29 Apr

Well here we are. Still. For many of us, this is the middle of week 6 or 7 of social distancing. Life as we once knew it is becoming a distant memory, and we are wondering when things will return to any semblance of normal. Or if they ever will. Some people may be settling into their new routines; humans are highly skilled at adapting, even to the most extreme circumstances.

I wanted to write a little bit about coping during this pandemic, and for those who are struggling to find a sustainable rhythm (many of us!), to acknowledge that these are not normal times, and it is okay and reasonable if you are feeling everything from grief to anger to complete overwhelm (is this a word? It is now.) 

Bessel van der Kolk, a renowned Dutch psychiatrist who specializes in trauma, has discussed how the COVID-19 pandemic meets the preconditions for trauma, and there will surely be people who come out of this experience traumatized by it. These conditions include:

1.) Lack of predictability (When will this end, how long will my kids' school be closed, will I be taking my summer vacations?)

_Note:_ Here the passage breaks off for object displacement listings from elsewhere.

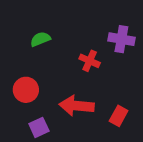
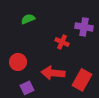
green semicircle: (40, 39) -> (28, 19), moved
red rectangle: (119, 116) -> (82, 80), size x1.5

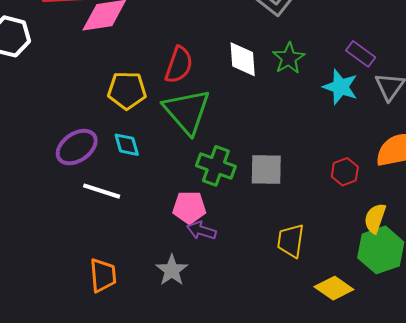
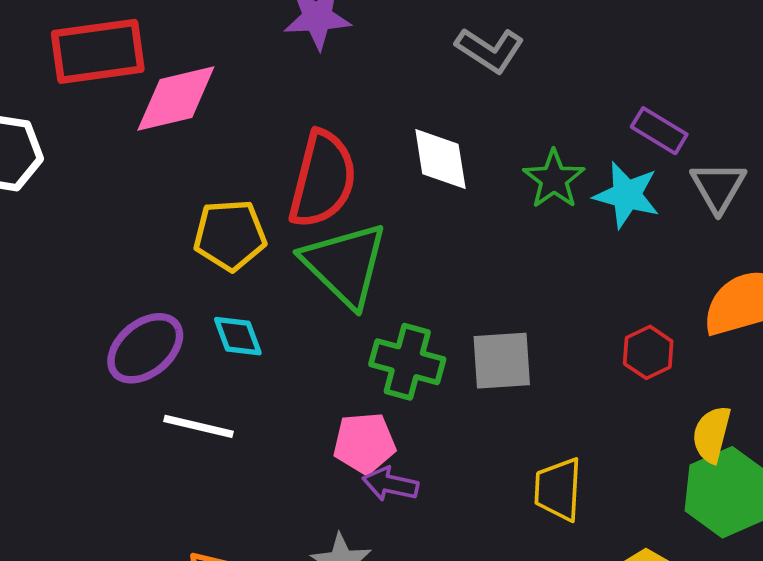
green star: (289, 58) -> (554, 179), moved
red semicircle: (179, 65) -> (323, 179), size x1.4

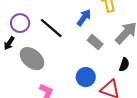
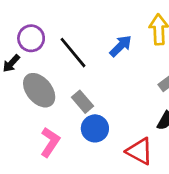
gray rectangle: (95, 42) -> (83, 102), moved
blue circle: (86, 77) -> (95, 128), moved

2.) Loss of a sense of time, space, and sequence (What day is it? Every day has a monotony about it, and the days tend to blur together.)

3.) Loss of a sense of purpose (Especially for those who can no longer work, go to school, or are missing other meaning-making activities.)

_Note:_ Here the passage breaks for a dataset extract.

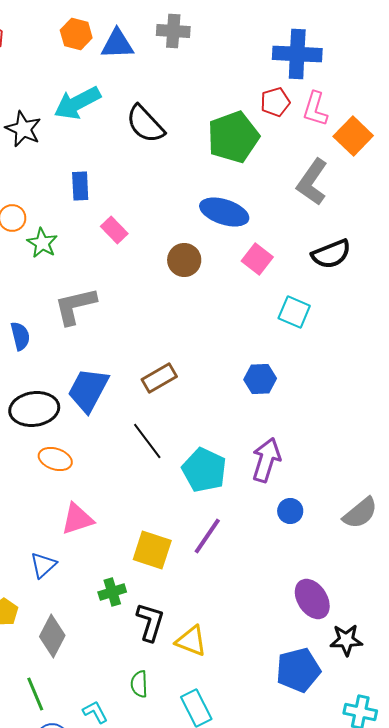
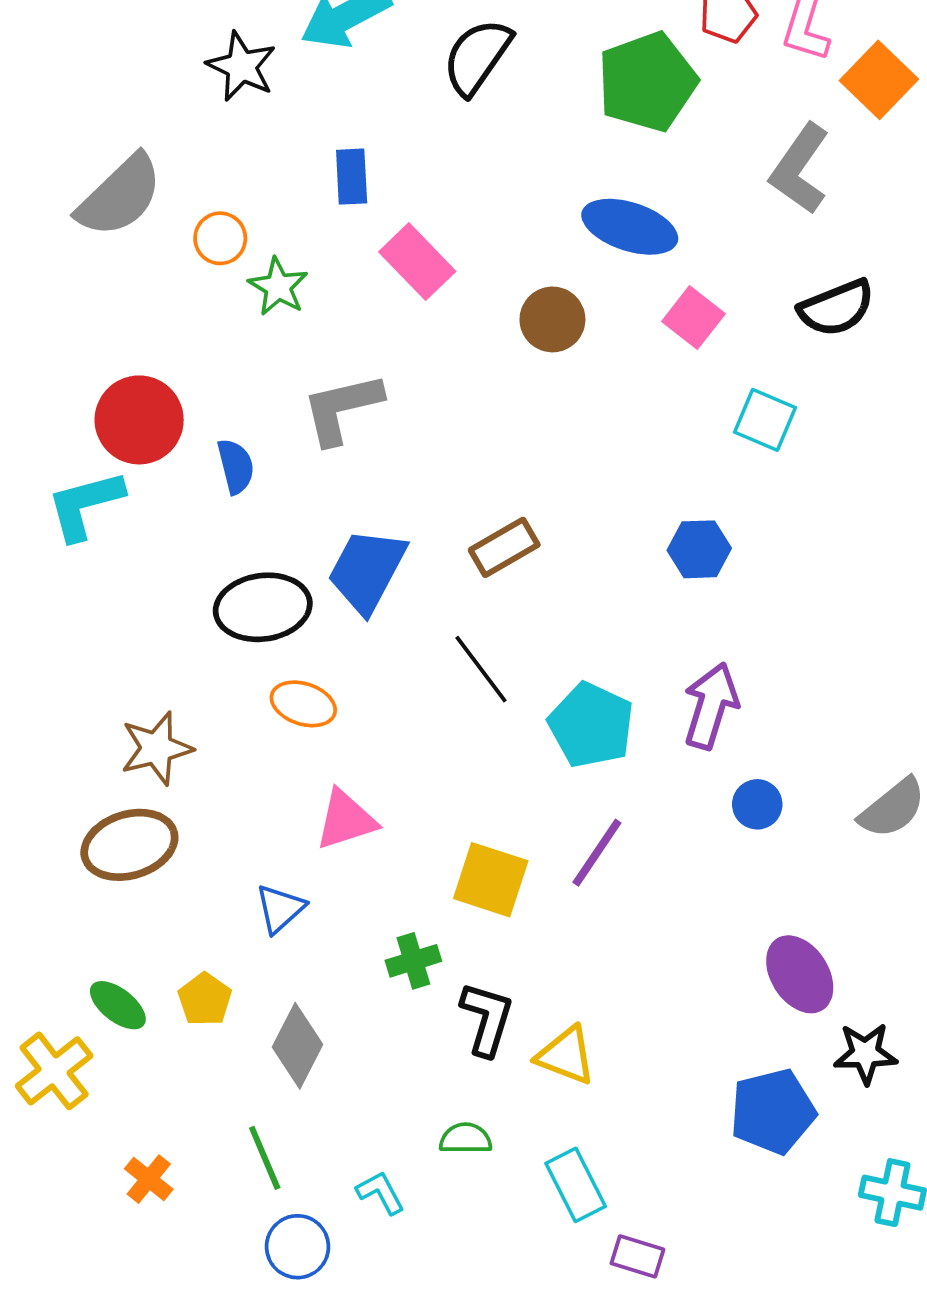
black semicircle: (145, 124) -> (477, 57), turned 78
pink rectangle: (114, 230) -> (417, 262), size x1.4
green semicircle: (139, 684) -> (466, 1139), turned 92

4.) Loss of a sense of safety (This is an insidious illness that is infecting many. Very few places and people feel safe to us anymore.)

5.) Loss of connection (Most social opportunities have been canceled. We are distancing from friends and family we are used to seeing regularly. Our villages have been disrupted.)

6.) Immobility (Some people may not be as active, we are quarantined in one or only a few spaces, we may have a sense of feeling "trapped.")

So what can we do? While there have been silver linings to this situation, and a unique chance to reconnect with life's simpler pleasures, many of us are needing to adjust in some significant ways. Research shows that if we can accept the things we cannot control, and stop fighting their reality, we adapt much more effectively and resiliently. We are freed up to figure out how to cope, because we are not putting our energy into "wishing away" an unchangeable situation. 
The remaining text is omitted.